I picked up Heather at LAX after only two circuits of the lengthy pick-up zone.
We headed out of town to try and get away from the busy-ness of LA.
The traffic was the usual stop-start six lane freeways and I managed to rear-end the car in front when it stopped more quickly than I could brake.
Luckily the damage was limited to a bent number plate on our car and a very small scratch on the one I hit.
That was my first prang since I was a teenager.
I am glad it was not worse.
I was getting very tired by now so we stopped for the night at the Hilton Double Tree at San Bernadino.
Sunday 28th February
Woke up feeling as though we had not eaten last night. The “food” here is not what we are used to.
Went looking for a healthy food shop but the one we found was closed.
Someone suggested Clarkes Nutrition in Loma Linda which turned out to be better than expected.
A good range of products at sensible prices. Some things we cannot get in Brisbane or NZ.
They are a local operation with only four shops.
Then we headed North to Big Bear Lake for lunch.
There was snow on the ground around the lake and a few ski parks where people were skiing on the sparsely covered slopes near the road.
Over the hills we drove through Yucca Valley to get to Joshua Tree, after the distinctive “trees” here.
They were named by a group of settlers who crossed the Mojave Desert in the mid-19th century. The tree’s unique shape reminded them of a Biblical story in which Joshua reaches his hands up to the sky in prayer.
They are actually Yucca brevifolia, for the botanists among you.
This is in the high desert country of California and I thought that at last we might find a more secluded spot away from the crowds.
Not so. There are scattered communities throughout the desert with many derelict houses. We were wondering what people survive on here and one of the locals said that after WWII the government offered free title to land if people built a small house and stayed for a few years, “improving” the land.
With only two or three inches of rain per year it would be a hard life.
Joshua Tree’s main street is a four lane highway with the speed limit reduced to “only” 45mph. The traffic never stops.
This is looking across the main street along one of the few paved streets.

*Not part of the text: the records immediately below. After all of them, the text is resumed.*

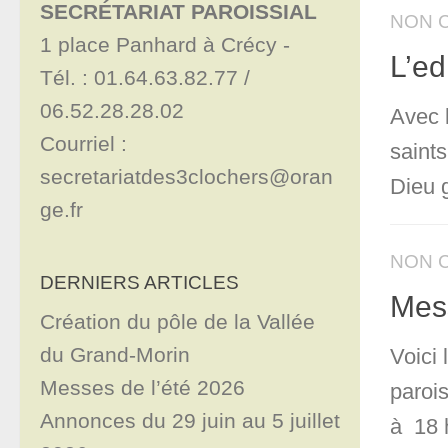
SECRÉTARIAT PAROISSIAL
NON 
1 place Panhard à Crécy - 

L’ed
Tél. : 01.64.63.82.77 / 
06.52.28.28.02

Avec 
Courriel : 
saint
secretariatdes3clochers@oran
Dieu g
ge.fr
NON 
DERNIERS ARTICLES
Mes
Création du pôle de la Vallée
du Grand-Morin
Voici
Messes de l’été 2026
paroi
Annonces du 29 juin au 5 juillet
à 18 h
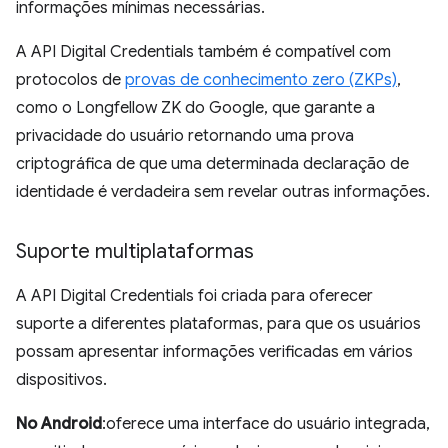
informações mínimas necessárias.
A API Digital Credentials também é compatível com
protocolos de
provas de conhecimento zero (ZKPs)
,
como o Longfellow ZK do Google, que garante a
privacidade do usuário retornando uma prova
criptográfica de que uma determinada declaração de
identidade é verdadeira sem revelar outras informações.
Suporte multiplataformas
A API Digital Credentials foi criada para oferecer
suporte a diferentes plataformas, para que os usuários
possam apresentar informações verificadas em vários
dispositivos.
No Android
:oferece uma interface do usuário integrada,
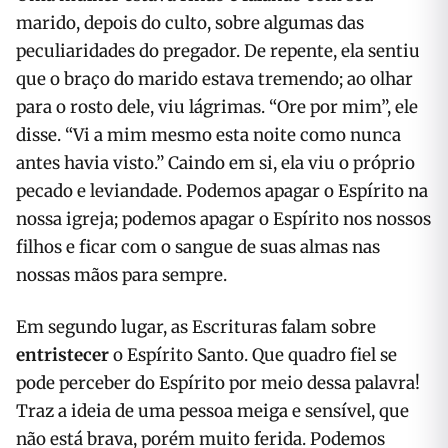
marido, depois do culto, sobre algumas das
peculiaridades do pregador. De repente, ela sentiu
que o braço do marido estava tremendo; ao olhar
para o rosto dele, viu lágrimas. “Ore por mim”, ele
disse. “Vi a mim mesmo esta noite como nunca
antes havia visto.” Caindo em si, ela viu o próprio
pecado e leviandade. Podemos apagar o Espírito na
nossa igreja; podemos apagar o Espírito nos nossos
filhos e ficar com o sangue de suas almas nas
nossas mãos para sempre.
Em segundo lugar, as Escrituras falam sobre
entristecer
o Espírito Santo. Que quadro fiel se
pode perceber do Espírito por meio dessa palavra!
Traz a ideia de uma pessoa meiga e sensível, que
não está brava, porém muito ferida. Podemos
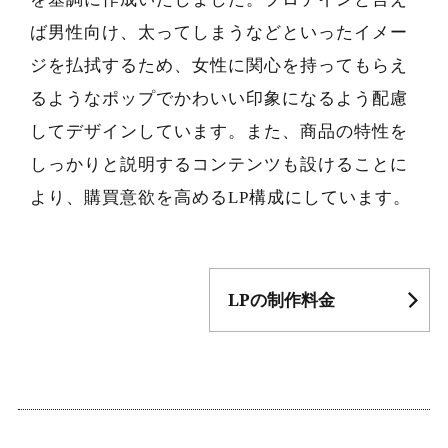
ば男性向け、太ってしまうなどといったイメー
ジを払拭するため、女性に関心を持ってもらえ
るようなポップでかわいい印象になるよう配慮
してデザインしています。また、商品の特性を
しっかりと説明するコンテンツも設けることに
より、購買意欲を高めるLP構成にしています。
LPの制作料金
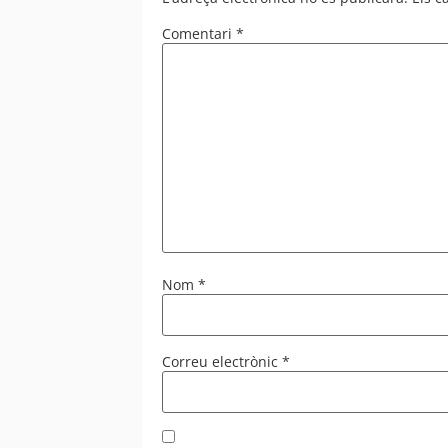
Comentari
*
Nom
*
Correu electrònic
*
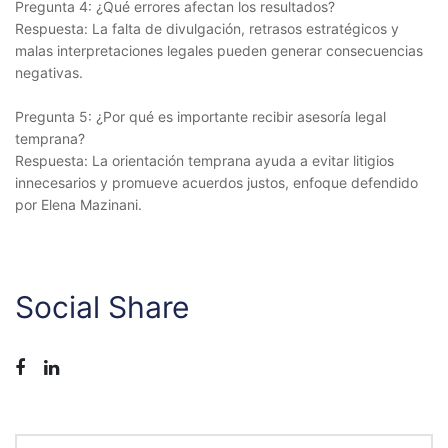
Pregunta 4: ¿Qué errores afectan los resultados?
Respuesta: La falta de divulgación, retrasos estratégicos y
malas interpretaciones legales pueden generar consecuencias
negativas.
Pregunta 5: ¿Por qué es importante recibir asesoría legal
temprana?
Respuesta: La orientación temprana ayuda a evitar litigios
innecesarios y promueve acuerdos justos, enfoque defendido
por Elena Mazinani.
Social Share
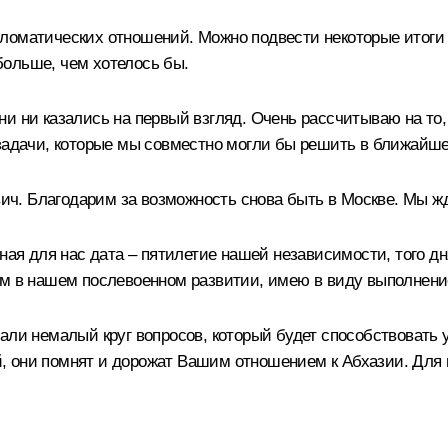
оматических отношений. Можно подвести некоторые итоги то
 больше, чем хотелось бы.
и ни казались на первый взгляд. Очень рассчитываю на то, 
 задачи, которые мы совместно могли бы решить в ближайше
. Благодарим за возможность снова быть в Москве. Мы жд
ная для нас дата – пятилетие нашей независимости, того дн
том в нашем послевоенном развитии, имею в виду выполнен
дали немалый круг вопросов, который будет способствовать
 они помнят и дорожат Вашим отношением к Абхазии. Для н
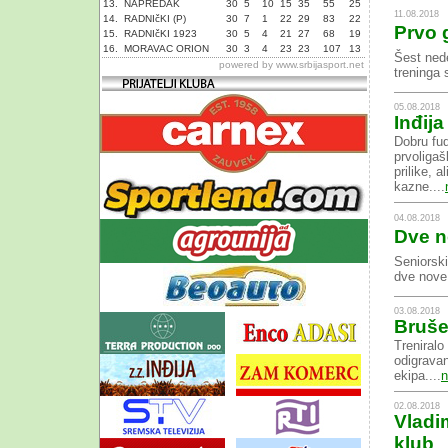
13.
NAPREDAK
30
5
10
15
35
55
25
11.08.2018
14.
RADNIčKI (P)
30
7
1
22
29
83
22
Prvo 
15.
RADNIčKI 1923
30
5
4
21
27
68
19
16.
MORAVAC ORION
30
3
4
23
23
107
13
Šest nede
powered by
www.srbijasport.net
treninga 
05.08.2018
Inđija
Dobru fud
prvoligašk
prilike, 
kazne....
04.08.2018
Dve n
Seniorski
dve nove 
03.08.2018
Bruše
Treniral
odigravan
ekipa....
n
02.08.2018
Vladim
klub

Most of the side streets look like this:
There are lots of vacant lots and dilapidated buildings, but a surprisingly vibrant local community with specialty shops catering to discerning locals and tourists.
The local health food shop has stuff not even available in the LA shops we have been to. The cafe even makes a decent chai, unsweetened at that!
The Joshua Tree Inn’s main claim to fame is that it is the place where Gram Parsons (International Submarine Band, The Byrds, and The Flying Burrito Brothers”) OD’d on morphine and alcohol in 1973 at the age of 26.
We stayed in the Donovan suite, so named as his favourite place when he is in town, though I am not sure he stayed more than once.
There have been workman tromping along the roof over our room for two days with a concrete mixer going outside the window while Heather is trying to finish off her presentation for her webinars on the weekend.
Even with that distraction, it was a peaceful place to rest for a few days.
We met a vegan cyclist who had ridden on 100km of bike paths around LA and arrived at Joshua Tree via Salton Sea where he was horrified by the hundreds of dead fish on its shore.
On our last day we drove through the National Park
to its high point which looked across the San Andreas fault to Palm Springs, established as a getaway resort for the Hollywood stars.
We then drove through the park to see Palm Springs but it was just another urban sprawl on the far side of the valley.
Salton Sea was nearby so that was our next stop, just long enough to read the signs. What a depressing place.
Fifteen-lane boat ramps! Not where I would want to take a holiday.
While we were staying at the Joshua Tree Inn the wisteria blossomed remarkably quickly over the last day or two.